Asthma aetiology (causation of a disease) is complex and involves genetic and environmental factors. List a few of them.

MZ (Monozygotic) twins = Identical twins.

DZ (Dizygotic) twins = Non-identical twins.

Helminth meaning - It is a parasitic worm.


Describe airway dysfunction in asthma.

  • We know that airflow through the airways is inversely proportional to the level of airway resistance.
  • Airflow is, therefore, proportional to the size of the lumen.
  • Airway inflammation (swelling / oedema), excess mucus secretion, contraction of smooth muscle and irritation of sensory neurons (coughing) all increase airway resistance by decreasing luminal area and decrease airflow.
  • Airway resistance is further increased by turbulent airflow.

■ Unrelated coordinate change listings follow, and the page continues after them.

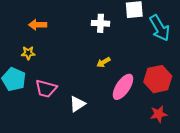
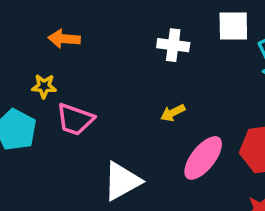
pink trapezoid: (46, 89) -> (75, 119), moved
white triangle: (77, 104) -> (122, 181), size x1.4

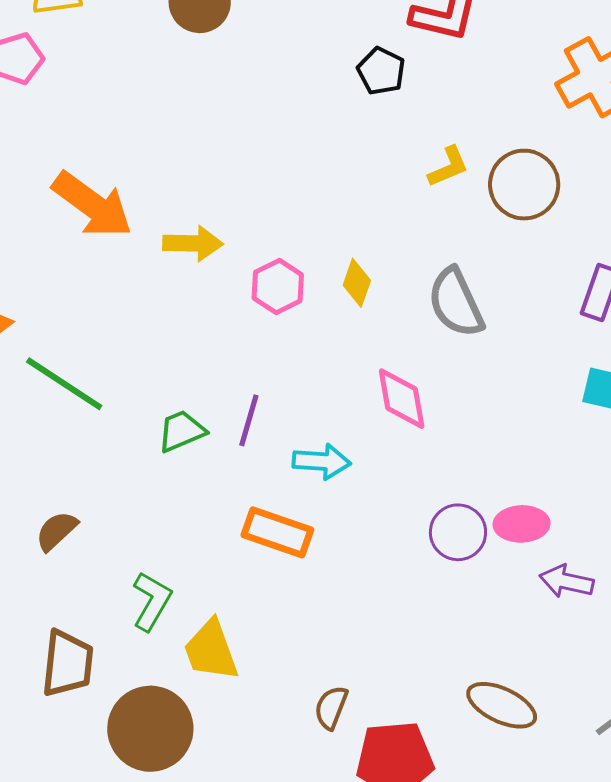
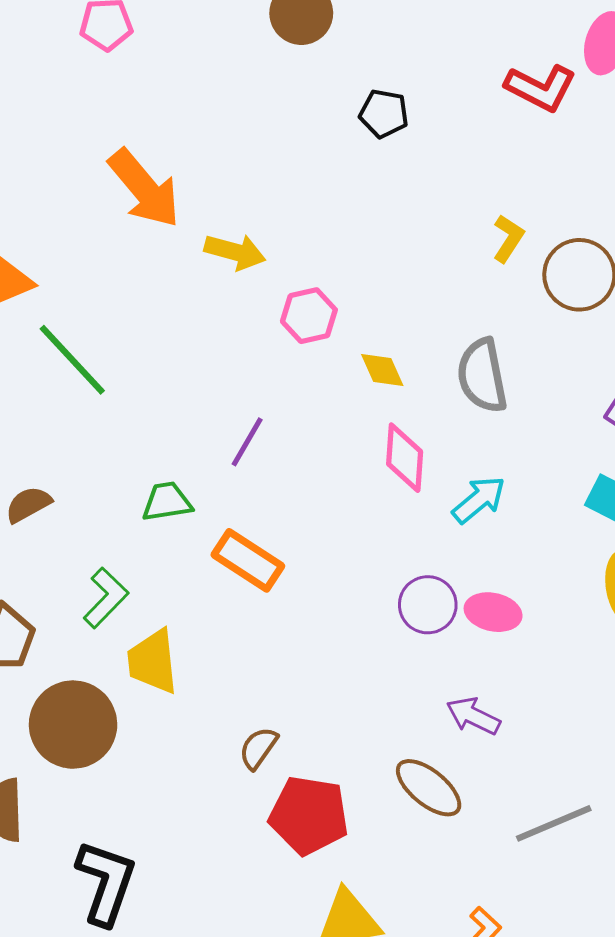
black pentagon: (381, 71) -> (384, 114), moved, turned -30
yellow L-shape: (448, 167) -> (508, 238), turned -48
yellow diamond: (357, 283) -> (382, 370), moved, turned -57
green trapezoid: (182, 431) -> (167, 502), moved
cyan arrow: (322, 461) -> (479, 500), moved, turned -58
purple arrow: (566, 581) -> (473, 716), moved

Allergic responses require prior-exposure and sensitisation. Describe how this occurs.

  • ALLERGEN SENSITISATION: (first time an individual encounters the allergen) 
    • The body is exposed to the allergen (e.g. HDM, pollen, etc.).
    • The allergen is encountered and processed by the adaptive immune system (T cells and B cells).
    • Antibodies are generated, and thus the immune system is 'primed'.
  • ALLERGIC RESPONSE: (the 2-3 exposure to the allergen after sensitisation) 
    • There is a subsequent (same) allergen exposure.
    • The allergen binds to the antibodies, causing an inflammatory response and immune cell activation.
    • This causes the subsequent symptoms.


Describe the mechanism of how sensitisation to allergens occurs in the immune system.

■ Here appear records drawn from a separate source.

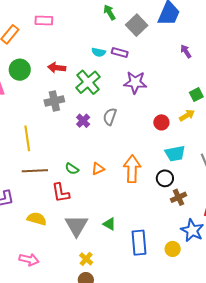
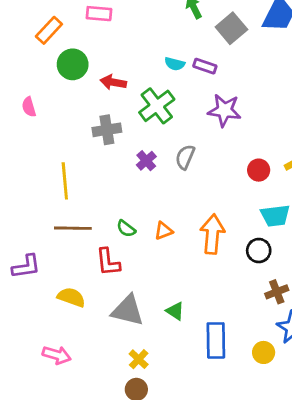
green circle: (20, 70) -> (73, 64), moved
brown cross: (179, 197) -> (277, 292), moved
gray triangle: (76, 226) -> (128, 311), turned -50

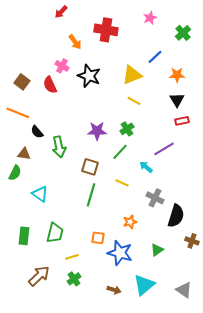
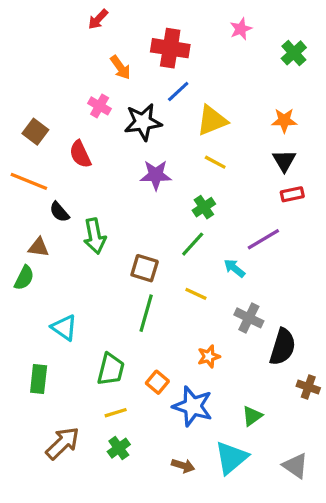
blue line: (155, 57) -> (178, 92), moved
black star: (89, 76) -> (143, 122), turned -30
red semicircle: (50, 85) -> (80, 154), moved
purple star: (97, 131) -> (156, 175), moved
cyan triangle: (40, 194) -> (64, 328), moved
green trapezoid: (55, 233) -> (111, 369), moved
orange square: (98, 238) -> (157, 382), turned 32
green triangle: (157, 250) -> (252, 416), moved

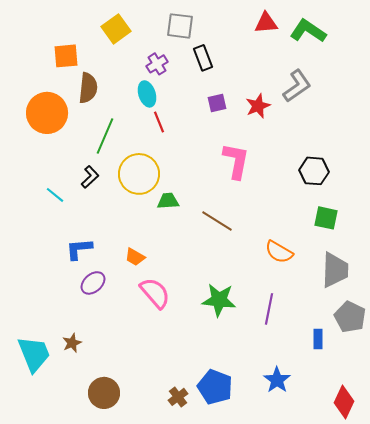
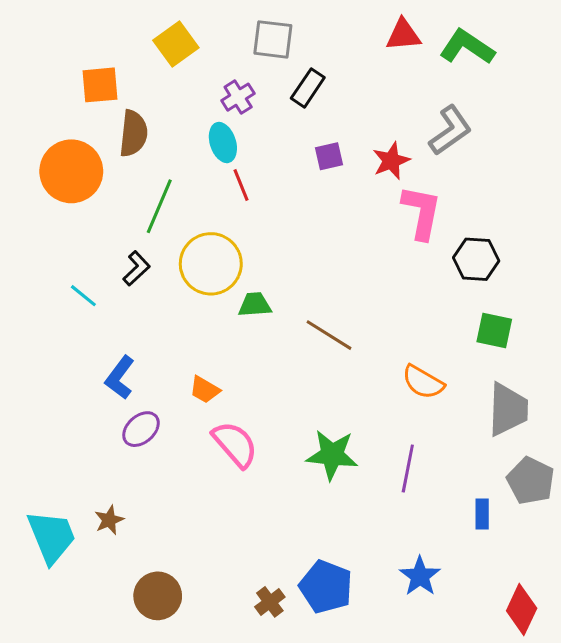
black rectangle: (203, 58) -> (308, 88), turned 55
pink L-shape: (236, 161) -> (422, 212), moved
blue L-shape: (79, 249) -> (120, 378), turned -48

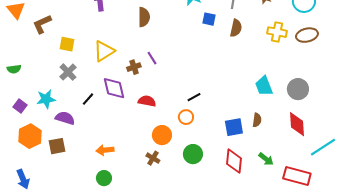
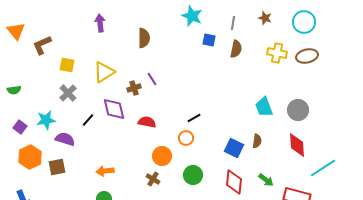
blue square: (234, 127) -> (234, 148), turned 36

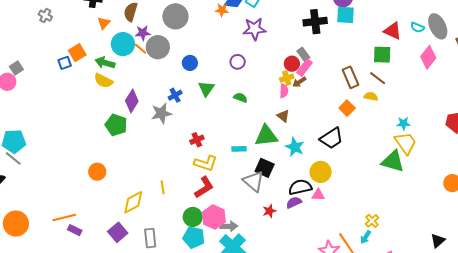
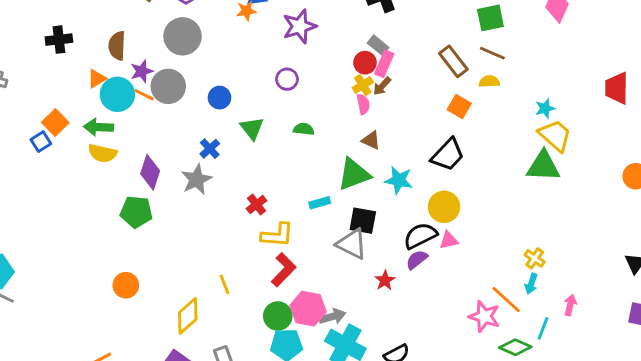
orange triangle: (104, 23) -> (97, 79), moved, turned 32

  1. The allergen is inhaled and enters the airway tissue, encountering an antigen-presenting cell (APC).
  2. The APC engulfs and processes the allergen.
  3. It then presents the allergen to a naïve helper T-cell (CD4+ T-cell).
  4. The mature Th2-cell releases IL-5, which activates eosinophils (eosinophil proliferation) which migrate to different airway structures.
  5. The mature Th2-cell also interacts with a B-cell displaying antigen, causing the B-cell to proliferate and produce IgE antibodies.
  6. The IgE antibodies bind to FcεRI-β (IgE) receptors on mast cells.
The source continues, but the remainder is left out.